Find whether a pattern of pair of numbers will repeat Note: Not sure if I chose the appropriate tag
I have a problem where I have a pair of numbers e.g. (10000, 0).
The pair initializes with the first number being larger than the second (second always initializes to zero).
Both number have a max limit; either number in the pair cannot exceed 65000. When a number tries exceeding its limit, it is reset to 0.
Once the pair is initialized, the number are increased as follows:


*

*everytime first number inc by 1, second number inc by 1

*second number can keep increasing if needed, without first number increasing


As time progresses, the first number increases every 30 seconds. Within a 30 second time interval, the number of times the second number is increased is not fixed. 

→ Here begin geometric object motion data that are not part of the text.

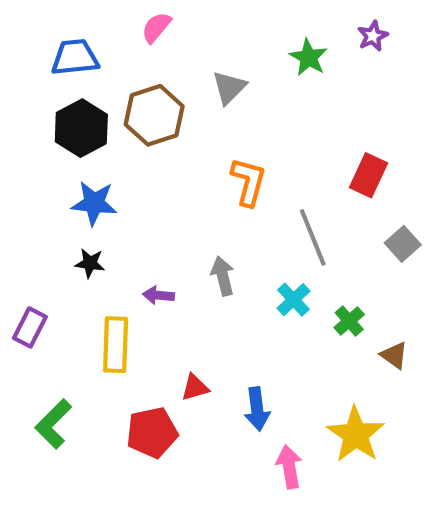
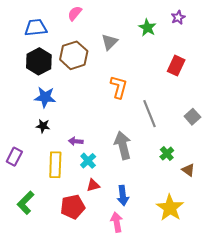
red rectangle: (368, 175) -> (176, 66), moved
gray arrow: (223, 276) -> (123, 145), moved, size x1.5
cyan cross: (293, 300) -> (88, 161), moved
pink arrow: (289, 467) -> (117, 222), moved

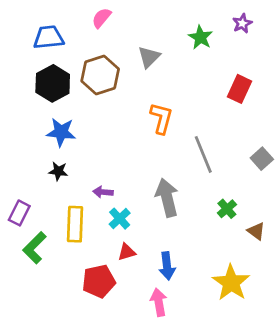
green L-shape: (26, 203) -> (35, 248), moved

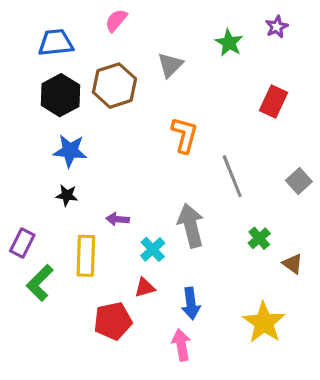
cyan cross: (120, 219) -> (153, 249), moved

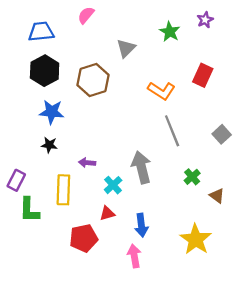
brown hexagon: (114, 86) -> (93, 80), moved
orange L-shape: (184, 135) -> (161, 91), moved, turned 108
green L-shape: (40, 283) -> (29, 210), turned -44

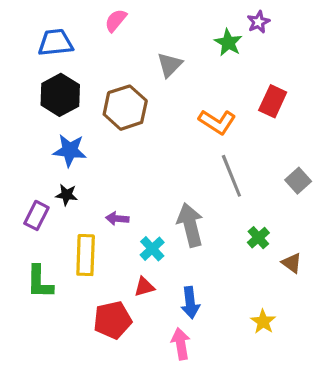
purple star: (205, 20) -> (258, 22), moved
purple rectangle: (16, 180) -> (36, 215), moved
yellow star: (196, 239) -> (263, 322), size x0.6

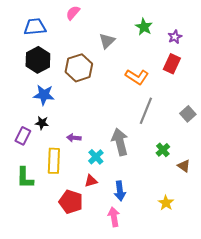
purple star: (258, 22) -> (175, 37), moved
gray line: (231, 176) -> (146, 111), turned 44
red pentagon: (113, 320) -> (71, 202), turned 30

Edit: the second number can increase a random number of times within a 30 second period. Its not fixed. So when a new 30 second slot comes about, increase second number by 1. Then pick a random number >= zero, and increase the second number by that amount. To the reader: if it makes easier for you assume that the second number can increased by an amount 0 to 500 (in addition to its increment by 1 due to first number increase).

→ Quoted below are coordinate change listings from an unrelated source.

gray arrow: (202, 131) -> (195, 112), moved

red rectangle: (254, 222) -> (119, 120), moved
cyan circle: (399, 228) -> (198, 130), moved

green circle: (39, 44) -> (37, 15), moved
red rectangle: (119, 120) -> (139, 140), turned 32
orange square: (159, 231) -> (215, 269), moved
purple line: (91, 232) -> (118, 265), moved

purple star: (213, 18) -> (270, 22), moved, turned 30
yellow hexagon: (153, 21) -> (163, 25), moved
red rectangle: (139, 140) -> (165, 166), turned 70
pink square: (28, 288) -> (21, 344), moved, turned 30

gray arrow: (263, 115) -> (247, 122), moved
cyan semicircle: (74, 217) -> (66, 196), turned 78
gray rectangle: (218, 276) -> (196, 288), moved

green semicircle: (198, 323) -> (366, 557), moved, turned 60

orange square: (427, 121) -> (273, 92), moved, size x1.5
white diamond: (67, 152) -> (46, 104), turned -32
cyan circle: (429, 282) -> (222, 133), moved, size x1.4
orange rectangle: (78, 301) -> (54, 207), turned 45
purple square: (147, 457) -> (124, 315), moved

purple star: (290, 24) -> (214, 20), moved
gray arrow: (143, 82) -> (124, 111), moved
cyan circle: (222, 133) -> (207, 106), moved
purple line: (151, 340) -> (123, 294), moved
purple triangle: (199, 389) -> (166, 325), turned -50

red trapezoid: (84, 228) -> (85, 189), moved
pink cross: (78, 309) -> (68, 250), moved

My question is that whether there is a a way to find whether the numbers the pair was initialized with will ever repeat, i.e. will the pair be ever set to (10000, 0) again ?

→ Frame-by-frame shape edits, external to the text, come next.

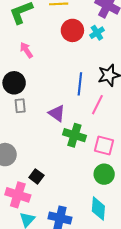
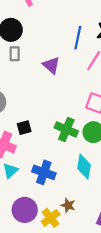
green cross: (74, 135) -> (66, 129), moved
black square: (36, 176) -> (24, 128), turned 32

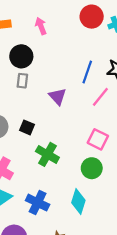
black square: (24, 128) -> (27, 127), moved, turned 32
green cross: (66, 129) -> (47, 154), moved

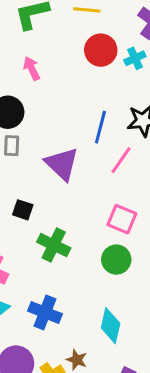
purple triangle: (58, 96) -> (62, 164), size x1.4
cyan diamond: (78, 202) -> (111, 326), moved

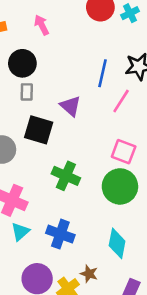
purple triangle: (62, 164) -> (70, 106), size x0.7
black square: (23, 210) -> (39, 130), moved, size x1.6
green circle: (116, 260) -> (120, 186), size x1.4

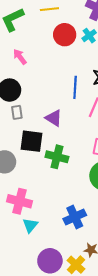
green cross: (66, 176) -> (57, 157), moved
blue cross: (60, 234) -> (75, 217), moved, turned -35

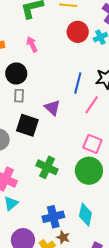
green cross: (57, 157) -> (47, 167), moved
blue cross: (75, 217) -> (53, 217), moved

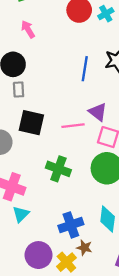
pink line: (92, 105) -> (73, 126), moved, turned 54
purple triangle: (52, 108) -> (98, 112), moved

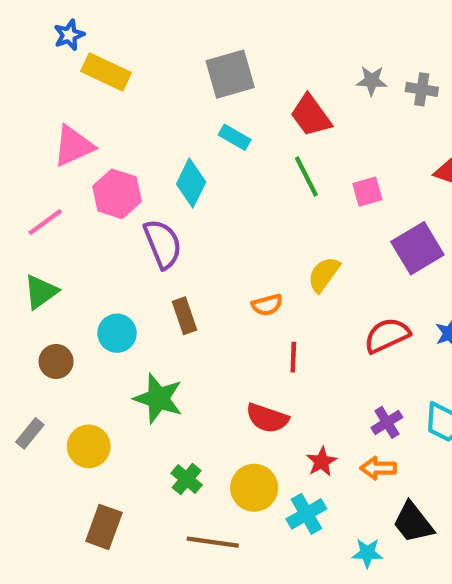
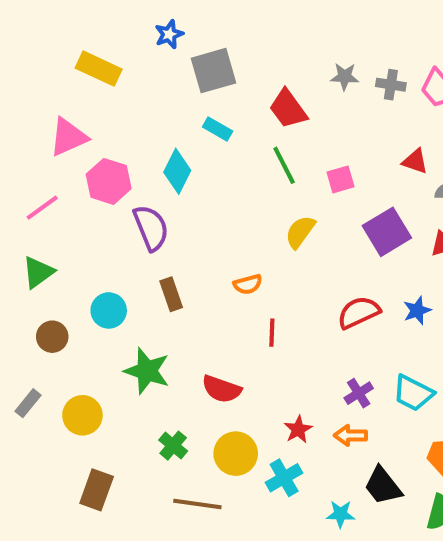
blue star: (69, 35) -> (169, 34), moved
yellow semicircle: (324, 274) -> (300, 232), moved
red semicircle: (267, 418) -> (222, 389), moved

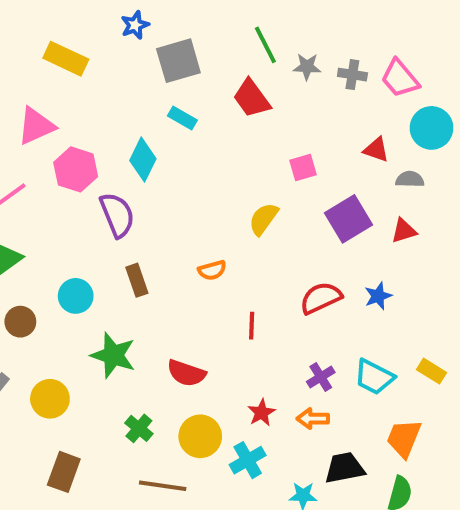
green line: (284, 165) -> (265, 45), moved
red line: (272, 333) -> (252, 326), moved
black trapezoid: (383, 486) -> (345, 468), turned 117

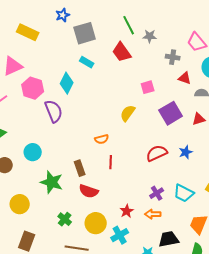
gray cross: (352, 75) -> (173, 57), moved
brown rectangle: (137, 280) -> (80, 168), moved
red line: (252, 326) -> (111, 162), moved

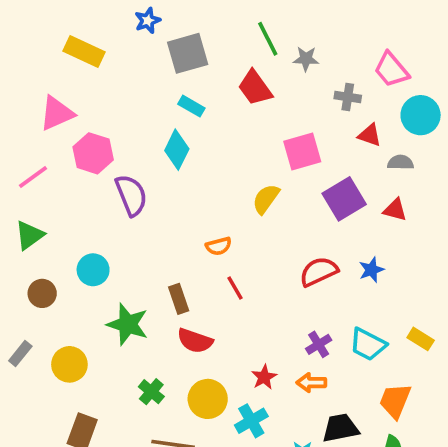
cyan diamond: (67, 83) -> (177, 150), moved
pink square: (148, 87) -> (302, 152), size x1.5
red triangle: (199, 119) -> (395, 210), turned 32
red line: (111, 162) -> (235, 288), turned -32

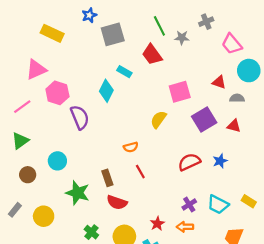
gray cross: (348, 97) -> (206, 22), moved, turned -32
cyan rectangle: (191, 106) -> (124, 72), moved

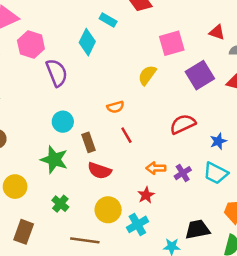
cyan circle: (57, 161) -> (63, 122), moved
blue star: (220, 161) -> (218, 141), moved
orange arrow: (185, 227) -> (156, 168), moved
green cross: (91, 232) -> (60, 204), moved

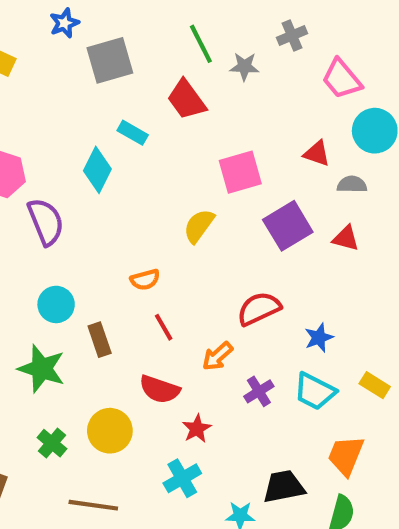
orange arrow: (156, 168) -> (217, 356), moved, turned -42
red semicircle: (100, 171) -> (160, 389), moved
yellow circle: (108, 210) -> (110, 431), moved

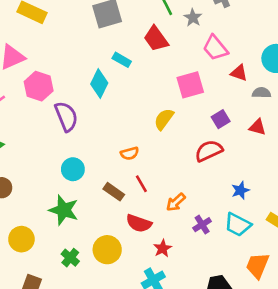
gray star: (244, 67) -> (193, 18), turned 30
pink trapezoid: (342, 79) -> (215, 48), moved
purple square: (288, 226) -> (221, 119), size x0.6
red semicircle: (259, 309) -> (209, 151), moved
brown rectangle: (100, 340) -> (114, 192), moved, turned -36

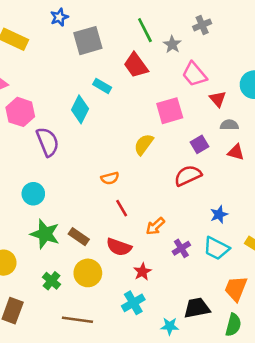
red triangle: (239, 73) -> (218, 99), turned 30
gray semicircle: (261, 93) -> (229, 125), moved
cyan circle: (73, 169) -> (33, 194), moved
brown rectangle: (114, 192) -> (79, 237), moved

 A: With probability $1$ the pair $(10000,0)$ will repeat unless there is something special about the increases of the second number.  The first will repeat with a period $65000 \cdot 30$ seconds and will stay at each value for $30$ seconds.  We might as well define $30$ seconds as a period.  In that case the first number is $10000$ once every $65000$ periods.  If the number of increments of the second number rattles around enough, it will eventually be $0$ in the same period when the first is $10000$.  This can fail if the number of increments of the second is $21$ in the first period then $13$ in every period thereafter.  The second will hit $0$ every $5000$ periods, but never when the first is at $10000$.  If there is reasonable randomness to the second increments you can avoid the periodicity and eventually $(10000,0)$ will repeat.  As I have shown, probability $1$ does not mean the opposite is impossible, just that over a long time the probability of the opposite is as small as you want.